Commissioner Gene Shipley said that Soddy Daisy is lucky to have a developer like Mr. Luttrell who has done other projects in the city.
Mr. Shipley said that good quality homes like the ones built by this developer bring good people to the town. The ordinance for rezoning will require a second reading before becoming final.
In June, the city commissioners accepted an offer to purchase 285 acres of pristine wilderness that is locally known as Big Soddy Creek Gulf. Dr. Stephen Quarfordt and his wife Tiffany decided to sell the land to Soddy Daisy at one third its appraised value in order to protect and keep it pristine. Plans are to make the wilderness area a park to be used for camping, hiking and canoeing.
The commissioners voted unanimously to buy the property for $1,158,000 that will be paid over a period of four years. Officials said $200,000 will come from the general fund. Thursday night authorization was given to issue interest-bearing land acquisition capital outlay notes not to exceed $950,000 to pay the balance. It will be paid back in three years. The best interest rate and no fees came from Community National Bank in Soddy Daisy. Closing of the real estate transaction is expected to take place in about three weeks.
Steve Grant, director of public works, told the commissioners that FEMA has sent new flood maps of the city and wants comments back in 30 days. City Manager Janice Cagle said the last time this was done some areas were included in flood zones that city officials disputed. Once an area is designated it is hard to change it, she said, but with FEMA asking for the city’s input, changes may be possible.
Mr. Grant was given authorization to review the maps with an engineer. If changes are made it could save people in those areas a lot of money from insurance costs, it was said. After examination the map will be returned to the commission, which will send comments to FEMA. Reviews with citizens and public meetings will follow.
A payment of $68,547 was approved to pay for paving of the Northbrook subdivision which has already been completed. Other expenditures authorized were $13,019 to replace an old metal drain pipe at fire hall number one, $9,000 for recording equipment for the police department, and $6,250 for guardrails and the labor to install them along a curve on Green Pond Road.
Ms. Cagle told the commissioners that the Department of the Interior has asked the city for permission to put up 10 sings to mark the Trail of Tears.
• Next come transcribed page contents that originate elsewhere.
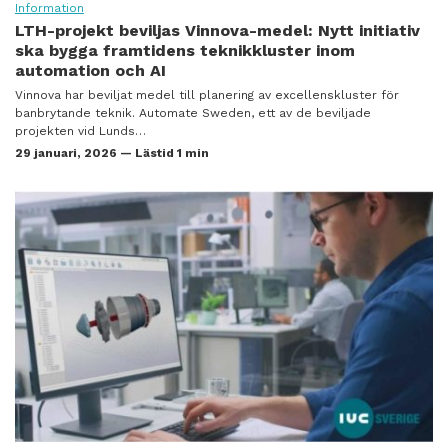
Information
LTH-projekt beviljas Vinnova-medel: Nytt initiativ
ska bygga framtidens teknikkluster inom
automation och AI
Vinnova har beviljat medel till planering av excellenskluster för
banbrytande teknik. Automate Sweden, ett av de beviljade
projekten vid Lunds…
29 januari, 2026 — Lästid 1 min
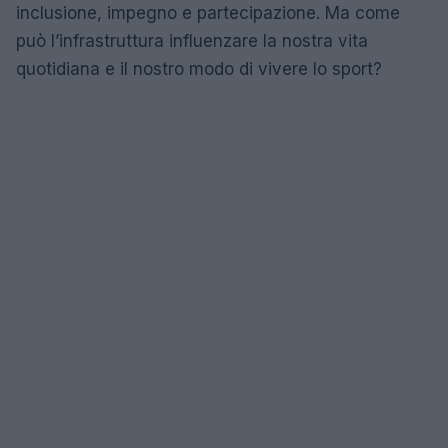
inclusione, impegno e partecipazione. Ma come
può l’infrastruttura influenzare la nostra vita
quotidiana e il nostro modo di vivere lo sport?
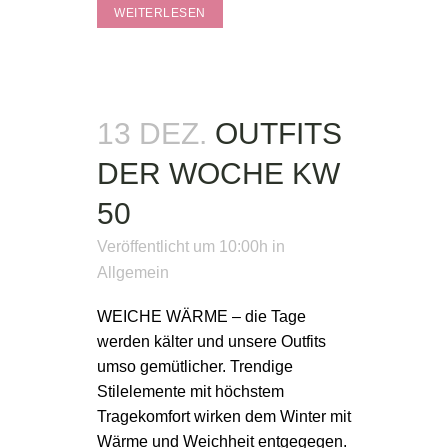
WEITERLESEN
13 DEZ.
OUTFITS
DER WOCHE KW
50
Veröffentlicht um 10:00h
in
Allgemein
WEICHE WÄRME – die Tage
werden kälter und unsere Outfits
umso gemütlicher. Trendige
Stilelemente mit höchstem
Tragekomfort wirken dem Winter mit
Wärme und Weichheit entgegegen.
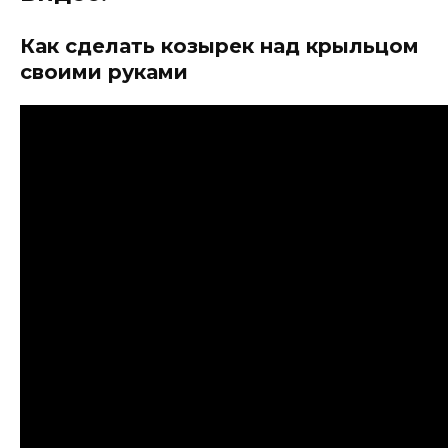
Как сделать козырек над крыльцом
своими руками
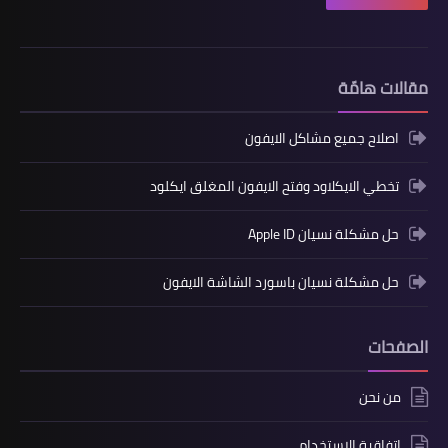
مقالات هامّة
اصلاح جميع مشاكل الايفون
تخطي الايكلاود وفتح الايفون المغلق ايكلود
حل مشكلة نسيان Apple ID
حل مشكلة نسيان باسورد الشاشة الايفون
الصفحات
من نحن
اتفاقية الاستخدام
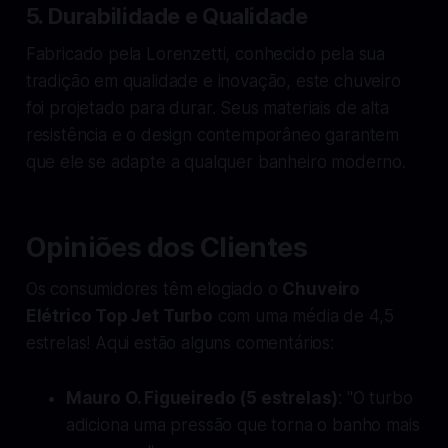
5.
Durabilidade e Qualidade
Fabricado pela Lorenzetti, conhecido pela sua
tradição em qualidade e inovação, este chuveiro
foi projetado para durar. Seus materiais de alta
resistência e o design contemporâneo garantem
que ele se adapte a qualquer banheiro moderno.
Opiniões dos Clientes
Os consumidores têm elogiado o
Chuveiro
Elétrico Top Jet Turbo
com uma média de 4,5
estrelas! Aqui estão alguns comentários:
Mauro O. Figueiredo (5 estrelas)
: "O turbo
adiciona uma pressão que torna o banho mais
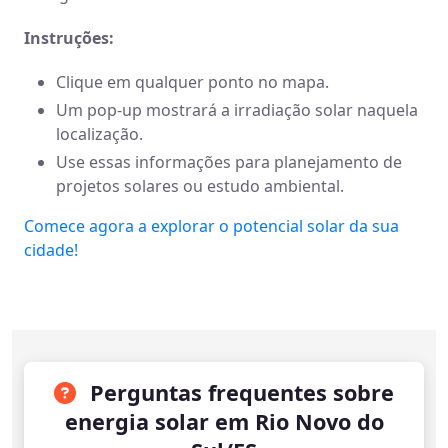
Instruções:
Clique em qualquer ponto no mapa.
Um pop-up mostrará a irradiação solar naquela
localização.
Use essas informações para planejamento de
projetos solares ou estudo ambiental.
Comece agora a explorar o potencial solar da sua
cidade!
Perguntas frequentes sobre
energia solar em Rio Novo do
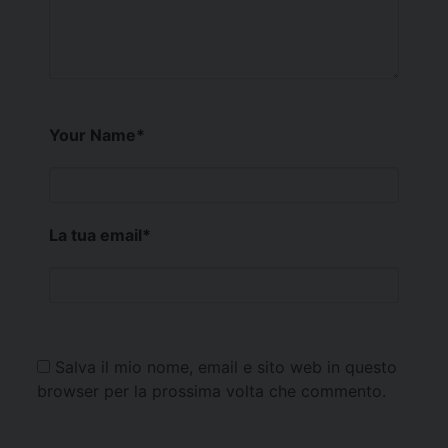
Your Name
*
La tua email
*
Salva il mio nome, email e sito web in questo
browser per la prossima volta che commento.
The board agreed to supply the posts and labor for the project.
Margaret Chastain told the commissioners that the petition to allow a package store in the city limits is lacking a number of signatures. She said that she is willing to take the petition to people for their signatures if she is called.
A reminder was given that the Punkin Fest is just a month away. This is a collaboration between the Vietnam Veterans of America and the city of Soddy Daisy. This year there will be between 40-60 vendors, crafts, food, games, live music, a 5-K run and 1-K walk. Participants and vendors can sign up at www.VVA942.US or by calling city hall. It will take place at Soddy Lake Park on Oct. 4.
Pam Glaser from the Regional Planning Agency asked the commissioners to attend a workshop for community leaders on Aug. 28 for the Hamilton County comprehensive plan. This will be followed by public meetings at 6 p.m. Aug. 25 at the Bessie Smith Cultural Center, at 6 p.m. Aug. 26 at the North River Civic Center in Hixson and on Aug. 28 at 6 p.m. at the Tyner Center on Ty-Hi Drive. She encouraged participation in planning for the future growth within the county.